- _Problem_
All the data should be transcribed exactly, with every line kept.
-=-=-=-=-
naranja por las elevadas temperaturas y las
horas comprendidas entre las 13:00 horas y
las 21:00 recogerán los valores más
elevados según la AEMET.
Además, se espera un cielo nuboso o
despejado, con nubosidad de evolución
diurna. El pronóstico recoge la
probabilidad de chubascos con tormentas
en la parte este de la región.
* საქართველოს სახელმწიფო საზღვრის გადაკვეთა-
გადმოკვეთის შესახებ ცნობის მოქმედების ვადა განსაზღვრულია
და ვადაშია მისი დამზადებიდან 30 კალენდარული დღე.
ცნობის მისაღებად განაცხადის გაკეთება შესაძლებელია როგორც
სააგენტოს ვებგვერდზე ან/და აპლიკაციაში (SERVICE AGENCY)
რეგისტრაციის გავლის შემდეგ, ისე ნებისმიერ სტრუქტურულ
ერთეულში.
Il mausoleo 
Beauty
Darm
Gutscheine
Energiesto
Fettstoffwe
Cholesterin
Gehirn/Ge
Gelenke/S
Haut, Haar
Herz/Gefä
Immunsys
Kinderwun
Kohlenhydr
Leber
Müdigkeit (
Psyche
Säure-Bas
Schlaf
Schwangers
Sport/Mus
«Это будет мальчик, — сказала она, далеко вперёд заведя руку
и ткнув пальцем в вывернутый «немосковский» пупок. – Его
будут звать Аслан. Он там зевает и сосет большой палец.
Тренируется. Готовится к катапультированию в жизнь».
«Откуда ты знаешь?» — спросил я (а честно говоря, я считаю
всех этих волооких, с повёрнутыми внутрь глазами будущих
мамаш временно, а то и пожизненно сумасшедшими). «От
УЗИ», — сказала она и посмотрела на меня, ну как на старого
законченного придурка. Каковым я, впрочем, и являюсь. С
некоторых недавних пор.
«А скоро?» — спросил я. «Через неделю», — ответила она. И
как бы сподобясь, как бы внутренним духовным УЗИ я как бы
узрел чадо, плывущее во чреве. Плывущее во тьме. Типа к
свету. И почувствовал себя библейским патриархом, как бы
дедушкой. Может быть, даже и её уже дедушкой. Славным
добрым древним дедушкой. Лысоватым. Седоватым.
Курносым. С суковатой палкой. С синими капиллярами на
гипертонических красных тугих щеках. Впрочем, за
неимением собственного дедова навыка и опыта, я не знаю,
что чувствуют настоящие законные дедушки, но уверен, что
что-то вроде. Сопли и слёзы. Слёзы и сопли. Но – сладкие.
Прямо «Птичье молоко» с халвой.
-=-=-=-=-
- _Worked solution_
naranja por las elevadas temperaturas y las
horas comprendidas entre las 13:00 horas y
las 21:00 recogerán los valores más
elevados según la AEMET.
Además, se espera un cielo nuboso o
despejado, con nubosidad de evolución
diurna. El pronóstico recoge la
probabilidad de chubascos con tormentas
en la parte este de la región.
* საქართველოს სახელმწიფო საზღვრის გადაკვეთა-
გადმოკვეთის შესახებ ცნობის მოქმედების ვადა განსაზღვრულია
და ვადაშია მისი დამზადებიდან 30 კალენდარული დღე.
ცნობის მისაღებად განაცხადის გაკეთება შესაძლებელია როგორც
სააგენტოს ვებგვერდზე ან/და აპლიკაციაში (SERVICE AGENCY)
რეგისტრაციის გავლის შემდეგ, ისე ნებისმიერ სტრუქტურულ
ერთეულში.
Il mausoleo 
Beauty
Darm
Gutscheine
Energiesto
Fettstoffwe
Cholesterin
Gehirn/Ge
Gelenke/S
Haut, Haar
Herz/Gefä
Immunsys
Kinderwun
Kohlenhydr
Leber
Müdigkeit (
Psyche
Säure-Bas
Schlaf
Schwangers
Sport/Mus
«Это будет мальчик, — сказала она, далеко вперёд заведя руку
и ткнув пальцем в вывернутый «немосковский» пупок. – Его
будут звать Аслан. Он там зевает и сосет большой палец.
Тренируется. Готовится к катапультированию в жизнь».
«Откуда ты знаешь?» — спросил я (а честно говоря, я считаю
всех этих волооких, с повёрнутыми внутрь глазами будущих
мамаш временно, а то и пожизненно сумасшедшими). «От
УЗИ», — сказала она и посмотрела на меня, ну как на старого
законченного придурка. Каковым я, впрочем, и являюсь. С
некоторых недавних пор.
«А скоро?» — спросил я. «Через неделю», — ответила она. И
как бы сподобясь, как бы внутренним духовным УЗИ я как бы
узрел чадо, плывущее во чреве. Плывущее во тьме. Типа к
свету. И почувствовал себя библейским патриархом, как бы
дедушкой. Может быть, даже и её уже дедушкой. Славным
добрым древним дедушкой. Лысоватым. Седоватым.
Курносым. С суковатой палкой. С синими капиллярами на
гипертонических красных тугих щеках. Впрочем, за
неимением собственного дедова навыка и опыта, я не знаю,
что чувствуют настоящие законные дедушки, но уверен, что
что-то вроде. Сопли и слёзы. Слёзы и сопли. Но – сладкие.
Прямо «Птичье молоко» с халвой.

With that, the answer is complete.